In classical test theory, an observed score equals the true score plus random error: X = T + E. True scores represent the expected value of measurements across infinite replications, while error is assumed random, uncorrelated with true scores, and independent across administrations. This foundational model underlies all reliability theory and score interpretation.
Classical test theory begins with a deceptively simple equation: X = T + E. The observed score (X) is the number you actually get when someone takes a test. The true score (T) is the theoretical value that the person "really" has — the average they would obtain if you could give them the same test infinitely many times under identical conditions. The error (E) is everything else: guessing, momentary distraction, misread instructions, how the person happened to sleep the night before. This decomposition is so fundamental that nearly all of psychometrics is an elaboration of its implications.

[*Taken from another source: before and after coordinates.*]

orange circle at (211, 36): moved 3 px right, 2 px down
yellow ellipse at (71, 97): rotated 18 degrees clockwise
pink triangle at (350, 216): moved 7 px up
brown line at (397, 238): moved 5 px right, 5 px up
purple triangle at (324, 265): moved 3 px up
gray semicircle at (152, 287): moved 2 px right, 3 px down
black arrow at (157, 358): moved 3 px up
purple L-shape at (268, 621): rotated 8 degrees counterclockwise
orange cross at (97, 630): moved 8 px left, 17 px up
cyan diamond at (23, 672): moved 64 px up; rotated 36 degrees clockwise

The model makes several critical assumptions. Error is random: it is uncorrelated with the true score, so high-ability people don't have systematically higher or lower errors than low-ability people. This is why averaging helps — random errors cancel out, while the true score accumulates. Errors across items and occasions are uncorrelated: knowing that you got one item wrong by guessing doesn't tell you anything about the next item's error. And the true score is defined as the expected value of observed scores across repeated measurement — not a score the person "really has" in some metaphysical sense, but a statistical limit toward which their scores would converge with more measurement.

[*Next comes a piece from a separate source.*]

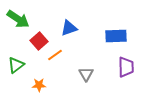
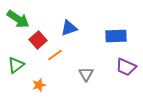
red square: moved 1 px left, 1 px up
purple trapezoid: rotated 115 degrees clockwise
orange star: rotated 16 degrees counterclockwise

These assumptions have direct practical consequences. Because error is random and uncorrelated with T, the variance of observed scores equals the variance of true scores plus the variance of error: Var(X) = Var(T) + Var(E). Reliability is simply the proportion of observed-score variance that is true-score variance: r = Var(T) / Var(X). A perfectly reliable test would have no error variance; all variability in observed scores would reflect real differences between people. In practice, reliability coefficients of .80–.90 are considered good for psychological measures, meaning 10–20% of observed score variance is measurement error.
The practical payoff is the standard error of measurement (SEM): SEM = SD × √(1 − r), where SD is the standard deviation of observed scores. The SEM tells you how much an individual's score might fluctuate from measurement to measurement due to error alone, and it enables you to construct confidence intervals around observed scores. Crucially, this means no single test score should be interpreted as a precise point estimate — it is always an estimate with uncertainty. When a psychologist reports that a person has an IQ of 112, best practice is to interpret this as a range (perhaps 107–117) rather than a precise number, because the observed score contains error and the true score is never directly observed.